**Work to be completed:** In the listing below, repeat exactly every line from the first through the line containing "ovog ljeta…", with nothing else.

*** Material for this task Section Begins ***

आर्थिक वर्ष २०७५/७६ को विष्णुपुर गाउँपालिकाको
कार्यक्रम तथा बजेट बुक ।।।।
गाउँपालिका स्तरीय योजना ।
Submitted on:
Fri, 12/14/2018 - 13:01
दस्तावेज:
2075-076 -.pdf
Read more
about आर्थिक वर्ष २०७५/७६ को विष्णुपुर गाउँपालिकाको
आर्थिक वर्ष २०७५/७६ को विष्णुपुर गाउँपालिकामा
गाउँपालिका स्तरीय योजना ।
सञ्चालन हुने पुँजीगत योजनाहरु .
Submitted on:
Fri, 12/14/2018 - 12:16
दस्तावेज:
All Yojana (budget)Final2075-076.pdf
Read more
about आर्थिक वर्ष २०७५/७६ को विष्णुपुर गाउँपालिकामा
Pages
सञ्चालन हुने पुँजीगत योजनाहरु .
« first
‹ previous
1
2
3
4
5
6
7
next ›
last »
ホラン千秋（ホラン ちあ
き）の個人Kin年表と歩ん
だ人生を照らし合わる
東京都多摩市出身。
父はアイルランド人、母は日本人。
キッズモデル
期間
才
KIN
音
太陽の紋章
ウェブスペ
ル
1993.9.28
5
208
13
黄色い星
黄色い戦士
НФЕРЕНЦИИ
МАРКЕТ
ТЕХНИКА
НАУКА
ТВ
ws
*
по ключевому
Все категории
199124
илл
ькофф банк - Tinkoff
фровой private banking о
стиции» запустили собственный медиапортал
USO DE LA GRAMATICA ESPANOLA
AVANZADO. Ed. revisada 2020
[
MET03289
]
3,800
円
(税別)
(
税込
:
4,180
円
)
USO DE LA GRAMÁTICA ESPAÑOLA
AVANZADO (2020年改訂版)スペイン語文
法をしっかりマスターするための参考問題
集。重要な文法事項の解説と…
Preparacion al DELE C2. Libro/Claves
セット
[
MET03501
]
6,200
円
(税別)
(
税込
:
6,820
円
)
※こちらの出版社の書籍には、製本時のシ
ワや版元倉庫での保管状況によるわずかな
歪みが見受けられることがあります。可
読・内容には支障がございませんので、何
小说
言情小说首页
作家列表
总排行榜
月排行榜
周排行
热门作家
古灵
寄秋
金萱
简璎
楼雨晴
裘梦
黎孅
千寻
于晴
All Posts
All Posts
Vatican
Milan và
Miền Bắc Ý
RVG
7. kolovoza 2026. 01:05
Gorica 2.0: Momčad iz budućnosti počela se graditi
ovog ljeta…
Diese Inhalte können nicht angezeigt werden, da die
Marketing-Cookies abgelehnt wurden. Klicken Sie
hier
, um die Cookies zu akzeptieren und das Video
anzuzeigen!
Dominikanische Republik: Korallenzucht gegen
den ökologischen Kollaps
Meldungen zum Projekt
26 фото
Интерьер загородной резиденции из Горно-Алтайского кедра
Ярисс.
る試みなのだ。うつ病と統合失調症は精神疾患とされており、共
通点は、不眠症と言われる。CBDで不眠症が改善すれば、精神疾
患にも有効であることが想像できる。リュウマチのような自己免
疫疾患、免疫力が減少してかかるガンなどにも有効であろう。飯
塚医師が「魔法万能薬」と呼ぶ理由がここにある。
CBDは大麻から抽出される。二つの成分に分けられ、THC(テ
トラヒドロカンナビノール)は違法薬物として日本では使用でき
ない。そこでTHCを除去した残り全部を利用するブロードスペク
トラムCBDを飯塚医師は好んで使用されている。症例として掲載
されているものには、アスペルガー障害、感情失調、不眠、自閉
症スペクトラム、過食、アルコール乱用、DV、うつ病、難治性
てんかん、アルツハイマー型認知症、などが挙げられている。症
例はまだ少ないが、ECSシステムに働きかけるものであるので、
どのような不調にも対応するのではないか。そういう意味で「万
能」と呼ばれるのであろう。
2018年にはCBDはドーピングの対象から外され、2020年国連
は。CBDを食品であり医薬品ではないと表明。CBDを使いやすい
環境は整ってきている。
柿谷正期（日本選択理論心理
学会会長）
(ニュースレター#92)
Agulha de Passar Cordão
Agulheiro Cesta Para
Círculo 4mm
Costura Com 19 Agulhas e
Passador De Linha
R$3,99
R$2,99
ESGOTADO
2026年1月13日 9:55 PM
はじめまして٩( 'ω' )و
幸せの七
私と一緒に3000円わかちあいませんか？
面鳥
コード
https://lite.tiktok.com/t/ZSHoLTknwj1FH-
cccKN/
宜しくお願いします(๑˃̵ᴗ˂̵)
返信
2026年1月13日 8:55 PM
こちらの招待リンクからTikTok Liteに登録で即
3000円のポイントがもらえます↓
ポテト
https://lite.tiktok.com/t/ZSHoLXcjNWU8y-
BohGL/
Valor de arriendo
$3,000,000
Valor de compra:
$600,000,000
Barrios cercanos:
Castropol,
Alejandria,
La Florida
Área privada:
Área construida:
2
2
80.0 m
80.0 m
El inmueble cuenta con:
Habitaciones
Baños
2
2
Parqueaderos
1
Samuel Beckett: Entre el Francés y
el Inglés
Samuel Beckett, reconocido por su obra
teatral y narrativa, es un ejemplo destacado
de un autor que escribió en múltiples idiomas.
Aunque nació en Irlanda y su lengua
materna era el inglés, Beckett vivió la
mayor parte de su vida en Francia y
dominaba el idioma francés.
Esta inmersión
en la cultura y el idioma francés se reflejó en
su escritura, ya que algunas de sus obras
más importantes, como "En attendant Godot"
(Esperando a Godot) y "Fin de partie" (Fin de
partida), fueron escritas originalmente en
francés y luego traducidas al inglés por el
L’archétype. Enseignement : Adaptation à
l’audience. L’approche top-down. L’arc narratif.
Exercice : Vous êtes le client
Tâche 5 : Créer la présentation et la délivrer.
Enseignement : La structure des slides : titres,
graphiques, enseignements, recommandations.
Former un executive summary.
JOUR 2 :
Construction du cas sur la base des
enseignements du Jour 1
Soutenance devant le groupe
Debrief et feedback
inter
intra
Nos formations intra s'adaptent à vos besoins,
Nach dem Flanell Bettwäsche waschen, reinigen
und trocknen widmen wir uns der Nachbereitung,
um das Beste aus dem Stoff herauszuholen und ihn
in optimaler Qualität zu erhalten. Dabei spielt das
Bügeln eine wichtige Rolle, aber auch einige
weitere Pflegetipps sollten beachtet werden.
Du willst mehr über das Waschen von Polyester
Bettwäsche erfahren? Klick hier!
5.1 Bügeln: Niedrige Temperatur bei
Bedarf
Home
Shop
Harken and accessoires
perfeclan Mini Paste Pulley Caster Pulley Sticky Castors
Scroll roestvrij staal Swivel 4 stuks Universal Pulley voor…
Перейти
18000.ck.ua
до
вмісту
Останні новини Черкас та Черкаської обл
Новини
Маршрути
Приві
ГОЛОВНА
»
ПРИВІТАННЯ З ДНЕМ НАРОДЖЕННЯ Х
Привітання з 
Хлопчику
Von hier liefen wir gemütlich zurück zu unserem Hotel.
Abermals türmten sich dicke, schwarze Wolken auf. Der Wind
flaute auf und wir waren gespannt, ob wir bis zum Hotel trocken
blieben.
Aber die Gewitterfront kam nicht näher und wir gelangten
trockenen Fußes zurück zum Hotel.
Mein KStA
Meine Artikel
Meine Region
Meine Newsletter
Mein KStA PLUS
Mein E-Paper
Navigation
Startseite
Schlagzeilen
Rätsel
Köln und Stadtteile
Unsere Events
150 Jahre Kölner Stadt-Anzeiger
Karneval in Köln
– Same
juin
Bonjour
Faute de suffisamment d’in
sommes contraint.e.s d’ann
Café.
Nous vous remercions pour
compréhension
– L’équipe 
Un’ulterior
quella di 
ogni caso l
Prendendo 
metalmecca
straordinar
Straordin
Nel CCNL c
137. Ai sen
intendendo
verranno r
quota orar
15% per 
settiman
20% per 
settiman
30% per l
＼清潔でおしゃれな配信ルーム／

*** Material for this task Section Ends ***

**Finished exercise:**
आर्थिक वर्ष २०७५/७६ को विष्णुपुर गाउँपालिकाको
कार्यक्रम तथा बजेट बुक ।।।।
गाउँपालिका स्तरीय योजना ।
Submitted on:
Fri, 12/14/2018 - 13:01
दस्तावेज:
2075-076 -.pdf
Read more
about आर्थिक वर्ष २०७५/७६ को विष्णुपुर गाउँपालिकाको
आर्थिक वर्ष २०७५/७६ को विष्णुपुर गाउँपालिकामा
गाउँपालिका स्तरीय योजना ।
सञ्चालन हुने पुँजीगत योजनाहरु .
Submitted on:
Fri, 12/14/2018 - 12:16
दस्तावेज:
All Yojana (budget)Final2075-076.pdf
Read more
about आर्थिक वर्ष २०७५/७६ को विष्णुपुर गाउँपालिकामा
Pages
सञ्चालन हुने पुँजीगत योजनाहरु .
« first
‹ previous
1
2
3
4
5
6
7
next ›
last »
ホラン千秋（ホラン ちあ
き）の個人Kin年表と歩ん
だ人生を照らし合わる
東京都多摩市出身。
父はアイルランド人、母は日本人。
キッズモデル
期間
才
KIN
音
太陽の紋章
ウェブスペ
ル
1993.9.28
5
208
13
黄色い星
黄色い戦士
НФЕРЕНЦИИ
МАРКЕТ
ТЕХНИКА
НАУКА
ТВ
ws
*
по ключевому
Все категории
199124
илл
ькофф банк - Tinkoff
фровой private banking о
стиции» запустили собственный медиапортал
USO DE LA GRAMATICA ESPANOLA
AVANZADO. Ed. revisada 2020
[
MET03289
]
3,800
円
(税別)
(
税込
:
4,180
円
)
USO DE LA GRAMÁTICA ESPAÑOLA
AVANZADO (2020年改訂版)スペイン語文
法をしっかりマスターするための参考問題
集。重要な文法事項の解説と…
Preparacion al DELE C2. Libro/Claves
セット
[
MET03501
]
6,200
円
(税別)
(
税込
:
6,820
円
)
※こちらの出版社の書籍には、製本時のシ
ワや版元倉庫での保管状況によるわずかな
歪みが見受けられることがあります。可
読・内容には支障がございませんので、何
小说
言情小说首页
作家列表
总排行榜
月排行榜
周排行
热门作家
古灵
寄秋
金萱
简璎
楼雨晴
裘梦
黎孅
千寻
于晴
All Posts
All Posts
Vatican
Milan và
Miền Bắc Ý
RVG
7. kolovoza 2026. 01:05
Gorica 2.0: Momčad iz budućnosti počela se graditi
ovog ljeta…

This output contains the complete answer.